*Given entries*
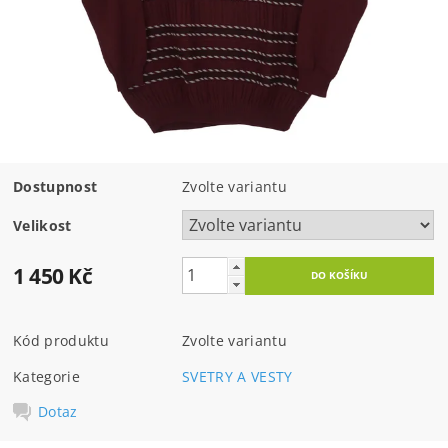
Dostupnost
Zvolte variantu
Velikost
1 450 Kč
Kód produktu
Zvolte variantu
Kategorie
SVETRY A VESTY
Dotaz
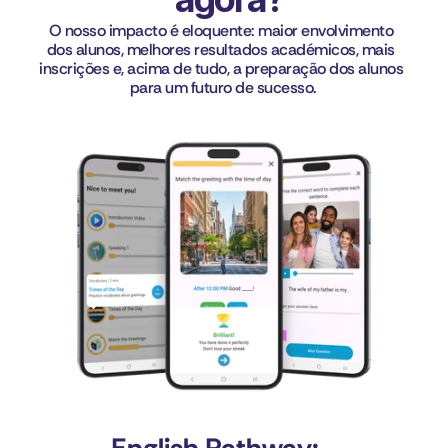
O nosso impacto é eloquente: maior envolvimento 
dos alunos, melhores resultados académicos, mais 
inscrições e, acima de tudo, a preparação dos alunos 
para um futuro de sucesso.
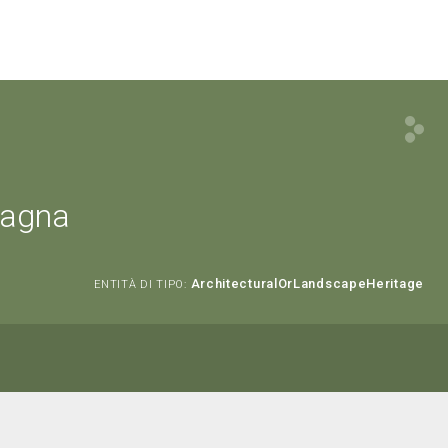
cagna
ArchitecturalOrLandscapeHeritage
ENTITÀ DI TIPO:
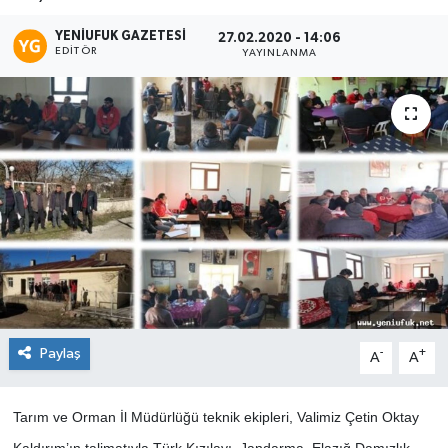
YENIUFUK GAZETESI
27.02.2020 - 14:06
EDITÖR
YAYINLANMA
Paylaş
-
+
A
A
Tarım ve Orman İl Müdürlüğü teknik ekipleri, Valimiz Çetin Oktay
Kaldırım’ın talimatıyla Türk Kızılayı, Jandarma, Elazığ Damızlık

*What to do*
For every line of the records that has the word "alunos" in it, make a copy.

*Answer to the problem*
dos alunos, melhores resultados académicos, mais 
inscrições e, acima de tudo, a preparação dos alunos 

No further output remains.